刘三炮和高小帅在后头笑得直不起腰,张根生蹲在路边笑得肩膀直抖。
贺老八跑了两步也停下来,叉着腰喘着粗气,又气又笑地看着赵大宝的背影——昨天真不该给你赵大宝的媒人事业拉订单!我怎么就馋老莫那一口了!真是悔不当初!
......
今天几人分在了不同的站台,刘三炮倒是和赵大宝搭档——是他刚刚特意找张根生调换的。
这会列车还没进站,倒是不忙,刘三炮凑到赵大宝身边,忽然咧嘴一笑:石头,是兄弟不?
赵大宝被他这突如其来的话弄的一愣,还没来得及回答,刘三炮已经压低声音接了下去。
以后我跟晚禾的事……你可得多上心。放心,媒人礼保证给你包个大的,喜糖双份,摆席你绝对坐上席。

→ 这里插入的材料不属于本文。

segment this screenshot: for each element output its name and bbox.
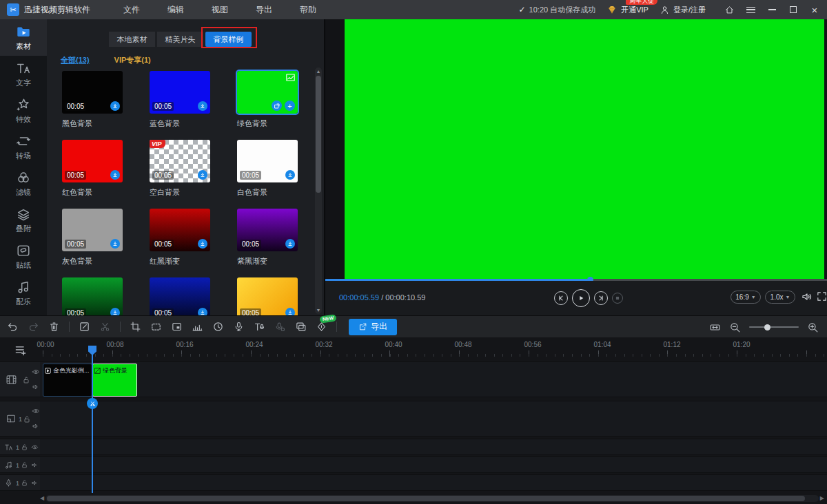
zoom-out-button[interactable] — [729, 322, 741, 333]
next-frame-button[interactable] — [594, 291, 608, 305]
download-button[interactable] — [285, 239, 295, 249]
sidebar-item-overlays[interactable]: 叠附 — [0, 202, 47, 238]
login-button[interactable]: 登录/注册 — [660, 5, 706, 15]
preview-material-button[interactable] — [272, 101, 282, 111]
duration-button[interactable] — [212, 321, 224, 333]
sidebar-item-stickers[interactable]: 贴纸 — [0, 238, 47, 275]
canvas-size-button[interactable] — [150, 321, 162, 333]
panel-scrollbar[interactable]: ▲ ▼ — [315, 67, 322, 314]
crop-button[interactable] — [130, 321, 141, 333]
sidebar-item-text[interactable]: 文字 — [0, 56, 47, 92]
undo-button[interactable] — [7, 321, 19, 333]
download-button[interactable] — [110, 308, 120, 315]
timeline-clip-background[interactable]: 绿色背景 — [92, 364, 137, 397]
eye-visibility-icon[interactable] — [31, 443, 39, 451]
download-button[interactable] — [198, 239, 207, 249]
download-button[interactable] — [110, 170, 120, 180]
sidebar-item-media[interactable]: 素材 — [0, 19, 47, 56]
scroll-right-arrow[interactable]: ▶ — [820, 495, 824, 502]
speaker-icon[interactable] — [31, 479, 39, 487]
picture-in-picture-button[interactable] — [171, 321, 183, 333]
download-button[interactable] — [198, 101, 207, 111]
material-item-selected[interactable]: + 绿色背景 — [237, 71, 298, 129]
scrollbar-thumb[interactable] — [47, 496, 805, 501]
scroll-left-arrow[interactable]: ◀ — [40, 495, 44, 502]
filter-vip-link[interactable]: VIP专享(1) — [114, 55, 151, 65]
material-item[interactable]: 00:05 — [62, 277, 123, 315]
material-item[interactable]: 00:05 紫黑渐变 — [237, 209, 298, 266]
download-button[interactable] — [285, 308, 295, 315]
zoom-in-button[interactable] — [807, 322, 819, 333]
add-material-button[interactable]: + — [285, 101, 295, 111]
main-menu-button[interactable] — [745, 4, 756, 15]
voice-changer-button[interactable] — [274, 321, 286, 333]
fit-timeline-button[interactable] — [709, 322, 721, 333]
vip-upgrade-button[interactable]: 开通VIP 周年大促 — [606, 4, 649, 15]
material-item[interactable]: 00:05 红色背景 — [62, 140, 123, 198]
stop-button[interactable] — [612, 293, 623, 304]
minimize-button[interactable] — [766, 4, 777, 15]
sidebar-item-transitions[interactable]: 转场 — [0, 129, 47, 165]
track-manager-button[interactable] — [14, 343, 28, 357]
material-item[interactable]: 00:05 — [150, 277, 210, 315]
unlock-icon[interactable] — [22, 376, 30, 384]
sidebar-item-effects[interactable]: 特效 — [0, 92, 47, 129]
unlock-icon[interactable] — [21, 461, 28, 469]
unlock-icon[interactable] — [23, 415, 31, 423]
timeline-horizontal-scrollbar[interactable]: ◀ ▶ — [40, 494, 824, 502]
timeline-zoom-slider[interactable] — [749, 326, 799, 328]
zoom-slider-handle[interactable] — [764, 324, 770, 330]
scroll-down-arrow[interactable]: ▼ — [315, 308, 322, 313]
template-button[interactable] — [295, 321, 307, 333]
download-button[interactable] — [285, 170, 295, 180]
filter-all-link[interactable]: 全部(13) — [61, 55, 90, 65]
video-track[interactable]: 金色光影倒... 绿色背景 — [0, 361, 827, 397]
material-item[interactable]: VIP 00:05 空白背景 — [150, 140, 210, 198]
timeline-clip-video[interactable]: 金色光影倒... — [43, 364, 92, 397]
menu-edit[interactable]: 编辑 — [167, 4, 184, 16]
speed-dropdown[interactable]: 1.0x▼ — [765, 291, 795, 304]
pip-track[interactable]: 1 — [0, 401, 827, 437]
music-track[interactable]: 1 — [0, 456, 827, 473]
download-button[interactable] — [110, 239, 120, 249]
download-button[interactable] — [198, 308, 207, 315]
play-button[interactable] — [572, 289, 590, 307]
text-track[interactable]: 1 — [0, 439, 827, 455]
material-item[interactable]: 00:05 灰色背景 — [62, 209, 123, 266]
unlock-icon[interactable] — [21, 443, 28, 451]
material-item[interactable]: 00:05 蓝色背景 — [150, 71, 210, 129]
playhead-line[interactable] — [92, 346, 93, 493]
previous-frame-button[interactable] — [554, 291, 568, 305]
scroll-up-arrow[interactable]: ▲ — [315, 69, 322, 74]
aspect-ratio-dropdown[interactable]: 16:9▼ — [731, 291, 761, 304]
menu-file[interactable]: 文件 — [123, 4, 140, 16]
split-scissors-button[interactable] — [99, 321, 111, 333]
watermark-button[interactable]: NEW — [316, 321, 327, 333]
voice-track[interactable]: 1 — [0, 474, 827, 491]
maximize-button[interactable] — [788, 4, 799, 15]
volume-button[interactable] — [801, 291, 813, 303]
speaker-icon[interactable] — [32, 383, 40, 391]
audio-levels-button[interactable] — [192, 321, 203, 333]
edit-clip-button[interactable] — [79, 321, 90, 333]
record-voice-button[interactable] — [233, 321, 245, 333]
tab-local-media[interactable]: 本地素材 — [109, 32, 155, 47]
material-item[interactable]: 00:05 红黑渐变 — [150, 209, 210, 266]
eye-visibility-icon[interactable] — [32, 407, 40, 415]
speaker-icon[interactable] — [31, 461, 39, 469]
unlock-icon[interactable] — [21, 479, 28, 487]
eye-visibility-icon[interactable] — [32, 368, 40, 376]
cut-at-playhead-button[interactable] — [87, 398, 98, 409]
menu-export[interactable]: 导出 — [256, 4, 272, 16]
sidebar-item-music[interactable]: 配乐 — [0, 275, 47, 311]
text-to-speech-button[interactable] — [254, 321, 265, 333]
menu-help[interactable]: 帮助 — [300, 4, 316, 16]
menu-view[interactable]: 视图 — [212, 4, 228, 16]
export-button[interactable]: 导出 — [349, 319, 397, 335]
close-button[interactable]: × — [809, 4, 820, 15]
material-item[interactable]: 00:05 黑色背景 — [62, 71, 123, 129]
home-button[interactable] — [724, 4, 735, 15]
sidebar-item-filters[interactable]: 滤镜 — [0, 165, 47, 202]
delete-button[interactable] — [48, 321, 60, 333]
material-item[interactable]: 00:05 白色背景 — [237, 140, 298, 198]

赵大宝听到这话,仰头看了看天,心里默默感慨——自己上辈子的剧本是不是拿错了?
难道真如老娘说的,上辈子自己真是月老,只是自己没发现,穷苦了一生?
结果这辈子来讨债来了?
不单要完成这辈子的任务,还要完成上辈子月老任务?
见赵大宝发愣,刘三炮用肩膀撞了他一下:你倒是给个话啊!放心,亏待不了你。高小帅那老小子肯定也会找你的,到时候高小帅那边我帮你运作,狠狠敲他一笔。
他向赵大宝挤了挤眼,一副我够意思吧的表情。
赵大宝看着他这副模样,又想到自己这两年保媒拉线的成果——冯叔、小叔、皮条、老夫子周明理、许大茂,算下来已经成了好几对了。
好像自己还是有点这方面的天赋的,点了点头。
成交。
刘三炮咧嘴一笑,伸手在他肩膀上重重拍了一下:好兄弟!
......
站台上的风迎面吹来,赵大宝缩了缩脖子,把围巾往上拉了拉。
他看着远处铁轨尽头那列正在驶入站台的列车,心里忽然冒出个念头——要是以后自己真开个婚姻介绍所,招牌上该怎么写?
战地红娘婚姻介绍所,成功率百分百,童叟无欺?
他想着想着自己都笑了,旁边一个正在等车的大妈看到他莫名其妙地笑,往旁边挪了两步。
列车缓缓进站,汽笛声在冬日的晨光里拉得悠长,赵大宝收起那些不着调的心思,拿起票夹子,开始了一天的工作。
......
上班、下班、值夜班,日子就在这样的循环中不紧不慢地往前走。
铁轨上的霜一天比一天厚,站台上的风一天比一天冷,赵大宝的棉袄换了一件更厚的,围巾也加了一层。
期间跑了两趟短途,一趟去了天津,一趟去了保定,都是当天来回,没出什么幺蛾子。
终于轮到了一个完整的休息日,赵大宝头天晚上就在心里盘算好了——今天哪儿也不去,就一家人一起去医院看望大牛叔。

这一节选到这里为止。